* [Saved data entries]:
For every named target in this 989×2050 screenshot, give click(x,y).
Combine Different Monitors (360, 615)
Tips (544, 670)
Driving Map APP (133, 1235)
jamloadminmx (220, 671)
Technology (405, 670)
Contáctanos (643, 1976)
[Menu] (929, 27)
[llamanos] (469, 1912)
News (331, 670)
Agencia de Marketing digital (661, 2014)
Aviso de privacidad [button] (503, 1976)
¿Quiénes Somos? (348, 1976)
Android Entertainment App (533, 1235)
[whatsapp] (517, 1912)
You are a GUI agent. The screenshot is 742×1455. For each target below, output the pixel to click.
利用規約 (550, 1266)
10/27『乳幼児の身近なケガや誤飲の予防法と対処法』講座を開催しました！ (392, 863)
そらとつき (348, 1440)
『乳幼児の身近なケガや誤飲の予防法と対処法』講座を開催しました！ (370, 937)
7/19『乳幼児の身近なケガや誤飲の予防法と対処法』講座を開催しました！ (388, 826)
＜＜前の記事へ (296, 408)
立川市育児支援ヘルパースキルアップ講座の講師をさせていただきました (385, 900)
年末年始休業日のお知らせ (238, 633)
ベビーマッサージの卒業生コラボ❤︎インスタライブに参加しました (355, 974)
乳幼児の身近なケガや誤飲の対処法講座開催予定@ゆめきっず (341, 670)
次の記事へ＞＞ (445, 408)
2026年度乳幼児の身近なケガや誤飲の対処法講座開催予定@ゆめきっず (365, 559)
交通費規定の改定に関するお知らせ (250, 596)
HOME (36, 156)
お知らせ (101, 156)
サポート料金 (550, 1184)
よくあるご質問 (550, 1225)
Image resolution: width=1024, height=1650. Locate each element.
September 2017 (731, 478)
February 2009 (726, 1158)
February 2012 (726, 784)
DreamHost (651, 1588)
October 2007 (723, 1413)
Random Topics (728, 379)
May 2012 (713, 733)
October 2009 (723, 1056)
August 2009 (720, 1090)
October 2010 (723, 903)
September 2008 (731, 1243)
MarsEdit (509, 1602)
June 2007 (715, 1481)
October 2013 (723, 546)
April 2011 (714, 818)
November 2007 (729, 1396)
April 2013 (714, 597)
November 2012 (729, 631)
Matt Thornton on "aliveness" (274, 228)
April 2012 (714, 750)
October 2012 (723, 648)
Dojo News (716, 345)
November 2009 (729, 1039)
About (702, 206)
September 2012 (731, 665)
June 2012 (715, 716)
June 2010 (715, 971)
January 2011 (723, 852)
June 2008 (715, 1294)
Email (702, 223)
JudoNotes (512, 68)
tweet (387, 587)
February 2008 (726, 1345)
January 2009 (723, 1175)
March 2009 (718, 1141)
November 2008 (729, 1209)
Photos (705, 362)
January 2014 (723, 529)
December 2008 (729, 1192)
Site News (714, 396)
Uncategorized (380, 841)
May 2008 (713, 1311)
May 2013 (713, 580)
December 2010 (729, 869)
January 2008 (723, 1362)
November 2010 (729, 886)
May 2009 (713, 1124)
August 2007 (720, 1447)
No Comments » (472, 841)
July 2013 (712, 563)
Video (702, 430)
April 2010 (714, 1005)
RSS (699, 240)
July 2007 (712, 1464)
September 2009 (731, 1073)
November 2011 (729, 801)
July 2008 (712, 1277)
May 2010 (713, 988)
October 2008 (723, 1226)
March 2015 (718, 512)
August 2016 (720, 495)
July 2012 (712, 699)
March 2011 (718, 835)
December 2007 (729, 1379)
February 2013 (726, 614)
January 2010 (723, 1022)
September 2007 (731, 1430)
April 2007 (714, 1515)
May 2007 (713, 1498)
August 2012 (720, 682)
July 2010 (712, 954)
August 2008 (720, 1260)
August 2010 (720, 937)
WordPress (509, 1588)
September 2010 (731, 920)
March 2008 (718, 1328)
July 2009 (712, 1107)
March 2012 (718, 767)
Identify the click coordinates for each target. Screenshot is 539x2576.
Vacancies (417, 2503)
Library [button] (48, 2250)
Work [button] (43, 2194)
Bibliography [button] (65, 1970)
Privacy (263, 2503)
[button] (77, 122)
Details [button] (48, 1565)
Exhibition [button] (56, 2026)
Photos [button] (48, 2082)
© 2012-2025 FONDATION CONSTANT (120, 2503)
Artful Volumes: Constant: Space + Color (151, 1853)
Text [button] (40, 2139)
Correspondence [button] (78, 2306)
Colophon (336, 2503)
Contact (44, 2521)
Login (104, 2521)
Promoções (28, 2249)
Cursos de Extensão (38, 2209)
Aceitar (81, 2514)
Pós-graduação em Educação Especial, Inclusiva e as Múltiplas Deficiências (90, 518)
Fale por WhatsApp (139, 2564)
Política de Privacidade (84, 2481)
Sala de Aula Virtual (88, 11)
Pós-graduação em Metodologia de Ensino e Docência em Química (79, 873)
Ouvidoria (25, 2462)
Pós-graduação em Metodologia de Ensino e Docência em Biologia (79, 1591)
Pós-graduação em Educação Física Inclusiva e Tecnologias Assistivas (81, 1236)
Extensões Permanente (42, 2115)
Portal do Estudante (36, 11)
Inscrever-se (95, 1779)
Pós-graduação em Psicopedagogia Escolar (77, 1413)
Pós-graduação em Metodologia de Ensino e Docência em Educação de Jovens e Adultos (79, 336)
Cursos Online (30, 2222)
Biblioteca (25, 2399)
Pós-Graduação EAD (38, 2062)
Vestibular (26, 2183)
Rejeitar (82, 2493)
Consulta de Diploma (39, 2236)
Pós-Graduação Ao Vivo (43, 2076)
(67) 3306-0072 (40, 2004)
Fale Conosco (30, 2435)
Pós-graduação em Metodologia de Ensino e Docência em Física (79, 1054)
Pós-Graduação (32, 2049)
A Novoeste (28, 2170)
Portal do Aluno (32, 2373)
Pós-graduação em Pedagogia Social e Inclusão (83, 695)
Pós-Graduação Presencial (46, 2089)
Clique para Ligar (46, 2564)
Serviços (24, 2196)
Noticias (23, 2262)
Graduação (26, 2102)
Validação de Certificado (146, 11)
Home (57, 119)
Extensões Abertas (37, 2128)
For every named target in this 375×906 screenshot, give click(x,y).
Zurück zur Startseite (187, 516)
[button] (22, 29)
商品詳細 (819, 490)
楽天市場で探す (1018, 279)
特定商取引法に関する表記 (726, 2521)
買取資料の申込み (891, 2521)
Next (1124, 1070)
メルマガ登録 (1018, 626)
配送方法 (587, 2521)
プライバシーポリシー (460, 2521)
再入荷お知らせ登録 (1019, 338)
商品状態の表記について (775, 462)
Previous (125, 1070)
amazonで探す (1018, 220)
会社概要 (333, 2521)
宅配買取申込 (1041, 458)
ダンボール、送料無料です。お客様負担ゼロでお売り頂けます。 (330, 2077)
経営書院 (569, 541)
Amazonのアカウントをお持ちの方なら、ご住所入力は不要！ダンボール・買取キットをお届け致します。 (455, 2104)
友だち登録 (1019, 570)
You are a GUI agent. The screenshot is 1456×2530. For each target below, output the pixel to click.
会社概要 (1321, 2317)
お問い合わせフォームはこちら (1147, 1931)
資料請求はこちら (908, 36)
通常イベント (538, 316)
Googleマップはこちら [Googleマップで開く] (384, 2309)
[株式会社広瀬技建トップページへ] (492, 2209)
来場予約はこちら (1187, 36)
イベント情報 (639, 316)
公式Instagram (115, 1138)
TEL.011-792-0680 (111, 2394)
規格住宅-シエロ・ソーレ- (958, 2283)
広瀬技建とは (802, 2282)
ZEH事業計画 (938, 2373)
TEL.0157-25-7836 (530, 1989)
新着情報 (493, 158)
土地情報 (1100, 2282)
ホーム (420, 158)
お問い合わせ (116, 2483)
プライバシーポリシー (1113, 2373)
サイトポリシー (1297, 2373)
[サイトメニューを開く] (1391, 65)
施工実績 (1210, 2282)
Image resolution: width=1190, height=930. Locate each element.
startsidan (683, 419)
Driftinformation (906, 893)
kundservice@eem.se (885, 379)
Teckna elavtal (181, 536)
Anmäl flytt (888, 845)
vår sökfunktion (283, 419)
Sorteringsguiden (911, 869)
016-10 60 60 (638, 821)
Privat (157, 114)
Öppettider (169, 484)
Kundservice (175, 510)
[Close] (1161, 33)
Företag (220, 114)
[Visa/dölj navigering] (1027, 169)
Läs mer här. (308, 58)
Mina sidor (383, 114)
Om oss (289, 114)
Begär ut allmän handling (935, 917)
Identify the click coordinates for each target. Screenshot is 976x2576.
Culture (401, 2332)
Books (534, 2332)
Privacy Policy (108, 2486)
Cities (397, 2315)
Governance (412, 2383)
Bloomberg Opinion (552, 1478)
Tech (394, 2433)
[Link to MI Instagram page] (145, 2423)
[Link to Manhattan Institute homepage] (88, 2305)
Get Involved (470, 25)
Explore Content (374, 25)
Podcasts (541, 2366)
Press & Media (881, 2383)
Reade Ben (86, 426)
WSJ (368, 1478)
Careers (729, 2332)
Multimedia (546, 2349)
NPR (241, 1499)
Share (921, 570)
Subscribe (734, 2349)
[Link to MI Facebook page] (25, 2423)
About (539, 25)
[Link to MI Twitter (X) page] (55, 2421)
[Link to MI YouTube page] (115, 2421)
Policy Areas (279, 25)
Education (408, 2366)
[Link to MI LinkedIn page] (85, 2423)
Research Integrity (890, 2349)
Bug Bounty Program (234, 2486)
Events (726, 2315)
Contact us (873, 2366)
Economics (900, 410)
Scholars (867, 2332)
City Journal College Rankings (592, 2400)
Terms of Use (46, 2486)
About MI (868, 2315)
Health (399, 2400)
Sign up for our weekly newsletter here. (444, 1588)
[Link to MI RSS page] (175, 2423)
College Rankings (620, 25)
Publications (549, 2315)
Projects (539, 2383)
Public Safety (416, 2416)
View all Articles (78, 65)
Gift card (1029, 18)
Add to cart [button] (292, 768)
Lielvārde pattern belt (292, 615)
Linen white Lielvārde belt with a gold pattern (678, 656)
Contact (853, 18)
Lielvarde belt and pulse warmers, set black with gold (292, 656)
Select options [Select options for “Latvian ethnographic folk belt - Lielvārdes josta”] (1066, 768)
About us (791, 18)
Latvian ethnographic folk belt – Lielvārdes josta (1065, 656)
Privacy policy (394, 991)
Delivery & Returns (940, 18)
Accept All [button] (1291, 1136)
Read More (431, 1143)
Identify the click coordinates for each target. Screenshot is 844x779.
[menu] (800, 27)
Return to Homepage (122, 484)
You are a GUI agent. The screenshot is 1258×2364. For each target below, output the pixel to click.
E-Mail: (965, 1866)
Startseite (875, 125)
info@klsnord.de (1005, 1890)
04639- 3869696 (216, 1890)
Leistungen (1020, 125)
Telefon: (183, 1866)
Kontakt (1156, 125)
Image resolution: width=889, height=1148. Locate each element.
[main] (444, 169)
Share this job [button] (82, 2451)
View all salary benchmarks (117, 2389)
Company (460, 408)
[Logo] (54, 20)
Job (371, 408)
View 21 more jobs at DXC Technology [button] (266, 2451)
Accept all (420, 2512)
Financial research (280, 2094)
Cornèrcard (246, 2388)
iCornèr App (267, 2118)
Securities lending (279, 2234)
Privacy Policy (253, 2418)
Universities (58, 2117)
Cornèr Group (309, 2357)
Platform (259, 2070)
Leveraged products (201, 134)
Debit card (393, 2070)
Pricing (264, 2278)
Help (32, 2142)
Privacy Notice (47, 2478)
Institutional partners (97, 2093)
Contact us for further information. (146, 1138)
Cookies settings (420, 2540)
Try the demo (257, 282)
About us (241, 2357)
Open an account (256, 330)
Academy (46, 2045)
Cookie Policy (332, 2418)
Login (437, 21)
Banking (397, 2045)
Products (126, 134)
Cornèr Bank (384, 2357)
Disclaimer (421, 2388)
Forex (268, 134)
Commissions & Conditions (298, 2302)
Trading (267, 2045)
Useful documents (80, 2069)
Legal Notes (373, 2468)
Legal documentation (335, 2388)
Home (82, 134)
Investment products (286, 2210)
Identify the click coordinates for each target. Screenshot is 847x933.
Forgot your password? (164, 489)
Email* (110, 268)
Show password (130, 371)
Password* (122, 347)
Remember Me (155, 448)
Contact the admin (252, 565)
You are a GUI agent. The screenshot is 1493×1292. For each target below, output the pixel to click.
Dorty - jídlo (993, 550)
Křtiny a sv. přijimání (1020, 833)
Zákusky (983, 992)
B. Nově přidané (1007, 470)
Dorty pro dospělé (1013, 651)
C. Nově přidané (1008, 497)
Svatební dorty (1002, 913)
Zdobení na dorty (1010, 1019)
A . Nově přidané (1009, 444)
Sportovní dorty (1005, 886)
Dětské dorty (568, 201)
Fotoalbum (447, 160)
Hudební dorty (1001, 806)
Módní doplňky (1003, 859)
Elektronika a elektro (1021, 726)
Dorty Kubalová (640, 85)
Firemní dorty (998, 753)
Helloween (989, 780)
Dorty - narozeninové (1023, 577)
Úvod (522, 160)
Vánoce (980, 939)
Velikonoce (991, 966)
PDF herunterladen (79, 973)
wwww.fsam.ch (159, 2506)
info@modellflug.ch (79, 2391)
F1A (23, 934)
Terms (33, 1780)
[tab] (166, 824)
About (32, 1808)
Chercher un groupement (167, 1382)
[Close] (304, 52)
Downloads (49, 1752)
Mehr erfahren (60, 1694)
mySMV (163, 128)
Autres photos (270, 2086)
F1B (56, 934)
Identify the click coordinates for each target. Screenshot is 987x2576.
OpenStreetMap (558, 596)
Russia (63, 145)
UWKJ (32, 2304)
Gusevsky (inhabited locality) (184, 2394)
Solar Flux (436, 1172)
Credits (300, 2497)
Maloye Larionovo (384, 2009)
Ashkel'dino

* [ACTIVITY]: Take the lines above from the one containing "Telefon: (183, 1866)" down to the one containing "You are a GUI agent. The screenshot is 1493×1292.", and transcribe them exactly, both ends included.

* [SOLUTION TO THIS EXERCISE]:
Telefon: (183, 1866)
Kontakt (1156, 125)
Image resolution: width=889, height=1148. Locate each element.
[main] (444, 169)
Share this job [button] (82, 2451)
View all salary benchmarks (117, 2389)
Company (460, 408)
[Logo] (54, 20)
Job (371, 408)
View 21 more jobs at DXC Technology [button] (266, 2451)
Accept all (420, 2512)
Financial research (280, 2094)
Cornèrcard (246, 2388)
iCornèr App (267, 2118)
Securities lending (279, 2234)
Privacy Policy (253, 2418)
Universities (58, 2117)
Cornèr Group (309, 2357)
Platform (259, 2070)
Leveraged products (201, 134)
Debit card (393, 2070)
Pricing (264, 2278)
Help (32, 2142)
Privacy Notice (47, 2478)
Institutional partners (97, 2093)
Contact us for further information. (146, 1138)
Cookies settings (420, 2540)
Try the demo (257, 282)
About us (241, 2357)
Open an account (256, 330)
Academy (46, 2045)
Cookie Policy (332, 2418)
Login (437, 21)
Banking (397, 2045)
Products (126, 134)
Cornèr Bank (384, 2357)
Disclaimer (421, 2388)
Forex (268, 134)
Commissions & Conditions (298, 2302)
Trading (267, 2045)
Useful documents (80, 2069)
Legal Notes (373, 2468)
Legal documentation (335, 2388)
Home (82, 134)
Investment products (286, 2210)
Identify the click coordinates for each target. Screenshot is 847x933.
Forgot your password? (164, 489)
Email* (110, 268)
Show password (130, 371)
Password* (122, 347)
Remember Me (155, 448)
Contact the admin (252, 565)
You are a GUI agent. The screenshot is 1493×1292. For each target below, output the pixel to click.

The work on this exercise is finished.